## EXERCISE INSTRUCTIONS
Count the lines below in which "Nordea" appears, then give that number by itself.
===== DATA SECTION =====
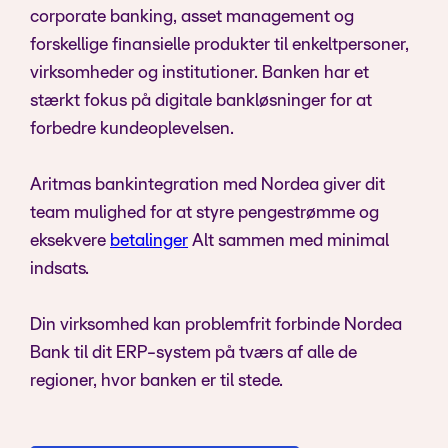
corporate banking, asset management og
forskellige finansielle produkter til enkeltpersoner,
virksomheder og institutioner. Banken har et
stærkt fokus på digitale bankløsninger for at
forbedre kundeoplevelsen.
Aritmas bankintegration med Nordea giver dit
team mulighed for at styre pengestrømme og
eksekvere
betalinger
Alt sammen med minimal
indsats.
Din virksomhed kan problemfrit forbinde Nordea
Bank til dit ERP-system på tværs af alle de
regioner, hvor banken er til stede.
=====
## TASK ANSWER
2